KEY POINTS:
Last month I decided to be "part of the solution" and had solar panels installed on my roof.
I have had nothing but problems ever since, and envy those people destined to have large electricity pylons dumped on their lawns.
Stage one meant attaching the large solar panels to the roof. I only had half of them up before a television company approached me and pressed me for an interview to be included in the show Neighbours from Hell.
I refused, but the slow motion footage they captured of me smacking my child for licking a power drill was fairly damning. The episode is expected to go to air in October.
Once all the panels were securely attached to my roof, transforming this beautiful 1920s villa into something more familiar to the movie Logan's Run, they needed to be wired up to the control panel.
I won't bore readers with the actual terminology and technical specifics because I don't really know them.
I misplaced the instruction booklet and pretty much winged the installation, much like I did when I put our four-burner barbecue together, and the wooden computer desk with the strange but handy pull-down aluminium hood.
Most half-competent males will tell you that instructions are for losers with too much time on their hands.
I am of the opinion that if you can get a big picture view in your mind of what the finished product should look like, you should be able to work backwards from there and put something together without instructions. That's why jigsaw puzzles usually have a big picture on the box.

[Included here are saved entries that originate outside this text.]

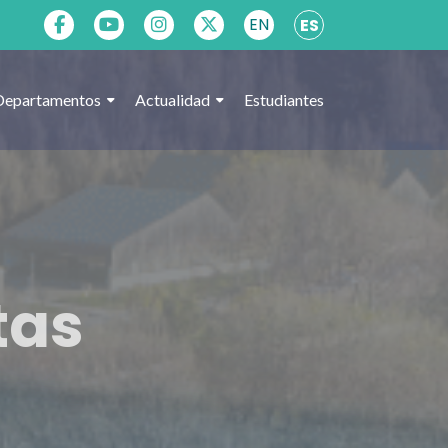
EN
ES
Departamentos
Actualidad
Estudiantes
tas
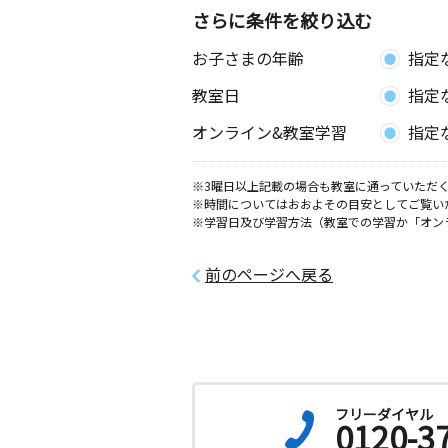
さらに条件を絞り込む
お子さまの年齢
指定
教室日
指定
オンライン&教室学習
指定
※3曜日以上記載の場合も教室に通っていただく
※時間についてはおおよその目安としてご覧い
※学習日及び学習方法（教室での学習か「オン
前のページへ戻る
フリーダイヤル
0120-3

Once I had wired up the unit, I switched it on and was promptly electrocuted. The force at which I was thrown backwards through the closed ranch-slider gave me an immense sense of satisfaction, as I could tell immediately that I had harnessed an incredible amount of power. Then the panels on the roof started glowing red hot and pulsating in time to a low frequency hum that you could feel, far more than you could actually hear. The whole house seemed to be electrically charged, with bolts of electricity shooting towards the heavens like the Ark of the Covenant in the final scene of Raiders of the Lost Ark.
Some neighbours captured this phenomena on their handicams. No doubt the footage will be used as visual testimony in my episode of Neighbours from Hell.
I was simply amazed at how much raw electricity my system seemed to be generating.
I noticed that my power meter seemed to be spinning faster than ever before; the sonic boom that cracked the glass was testament to this.
Then it dawned on me, I had wired the unit up backwards and my solar unit had turned into a super electricity conductor and, rather than supplying electricity, it had sucked out about a year's worth of power from the national grid in the five or six minutes I had had the system running.
A couple of days later, I had managed to re-wire the unit so it was drawing electricity from the panels as opposed to out of the national grid, and the effects were far less dramatic to say the least.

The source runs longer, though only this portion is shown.